S'inspirer du vivant
Christophe Dauzac
Kinésithér Scient 2014,0551:01 - 10/02/2014
Saint-Cosme et Saint-Damien n’ont pas ouvert la boite de Pandore en greffant la jambe d’un esclave sur un de leurs patients. Ils ont ouvert à leurs confrères chirurgiens des champs de développement qu’ils ne pouvaient encore appréhender. Réparer, remplacer un organe vital, en ce début de XXIe siècle, ne relève plus du mythe.
C’est le perfectionnement des méthodes de sutures bronchiques chez l’animal qui a permis au Pr Métras, en 1949, de réussir la première transplantation d'un poumon entier chez le chien. Toujours en France, la première greffe cardio-pulmonaire a été réalisée par le Pr Cabrol à la Pitié en 1982. C’est la mise sur le marché de la Ciclosporine A, puissant immunosuppresseur, qui a favorisé l’essor des transplantations d’organes au cours de ces années 80.
Concernant le greffon pulmonaire, les constatations cliniques conduisent progressivement à améliorer sa qualité, et à tester son aptitude à être greffé. Sa réhabilitation ex vivo est tentée. Elle consiste à chasser l’œdème des poumons, souvent présent lors du décès du donneur, à perfuser le poumon, à le ventiler, puis à tester son fonctionnement.
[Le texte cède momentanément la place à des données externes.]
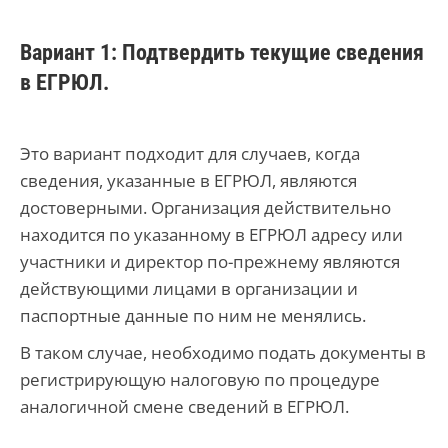
Вариант 1: Подтвердить текущие сведения
в ЕГРЮЛ.
Это вариант подходит для случаев, когда
сведения, указанные в ЕГРЮЛ, являются
достоверными. Организация действительно
находится по указанному в ЕГРЮЛ адресу или
участники и директор по-прежнему являются
действующими лицами в организации и
паспортные данные по ним не менялись.
В таком случае, необходимо подать документы в
регистрирующую налоговую по процедуре
аналогичной смене сведений в ЕГРЮЛ.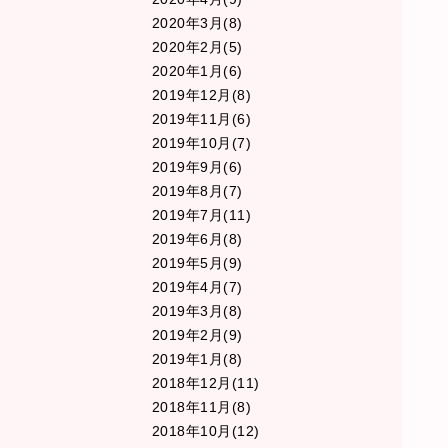
2020年3月(8)
2020年2月(5)
2020年1月(6)
2019年12月(8)
2019年11月(6)
2019年10月(7)
2019年9月(6)
2019年8月(7)
2019年7月(11)
2019年6月(8)
2019年5月(9)
2019年4月(7)
2019年3月(8)
2019年2月(9)
2019年1月(8)
2018年12月(11)
2018年11月(8)
2018年10月(12)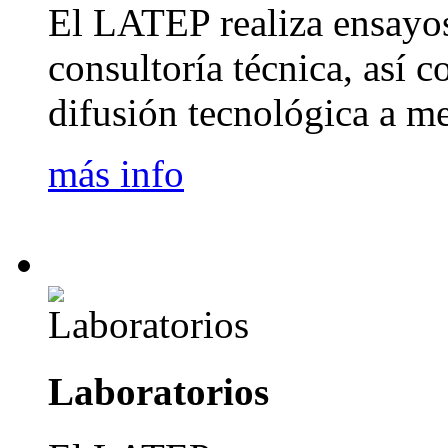
El LATEP realiza ensayos
consultoría técnica, así 
difusión tecnológica a me
más info
Laboratorios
Le manque de greffon pousse aussi les chirurgiens et les scientifiques à concevoir des alternatives à l’ablation, ou à inventer des traitements définitifs pour des maladies incurables. La greffe de bronche, substituant la zone pathologique avec du matériau humain, évite le remplacement de l’organe complet. Ces recherches et ces innovations chirurgicales aboutiront sûrement à implanter un poumon bioartificiel. En matière d’avancée médicale, s’inspirer du vivant c’est se rappeler que la fonction créé l’organe.
S’agissant du cœur, c’est chose faite. La production d’un cœur artificiel total et son implantation chez l’homme ont été réalisées à l’Hôpital européen Georges-Pompidou – et c'est une première mondiale – par le Pr Latrémouille et le Pr Duveau, en décembre dernier. Cette avancée scientifique et clinique repousse les frontières entre mécanique et biologie. Ce cœur artificiel, dont le premier brevet a été déposé par le Pr Carpentier il y a 25 ans, est composé de biomatériaux synthétiques et biologiques microporeux. Il est prévu pour battre 230 millions de fois...
Et la kinésithérapie dans tout cela me direz-vous ? Elle aussi, elle s’inspire du vivant en s’adpatant à l’évolution des sciences et des techniques. Elle participe à la réadaptation de la « machine naturelle » transplantée. S’agissant d’un « patient implanté », c’est sans doute l’adaptation de l’homme à la machine artificielle qui favorisera l’amélioration fonctionnelle et de la qualité de vie.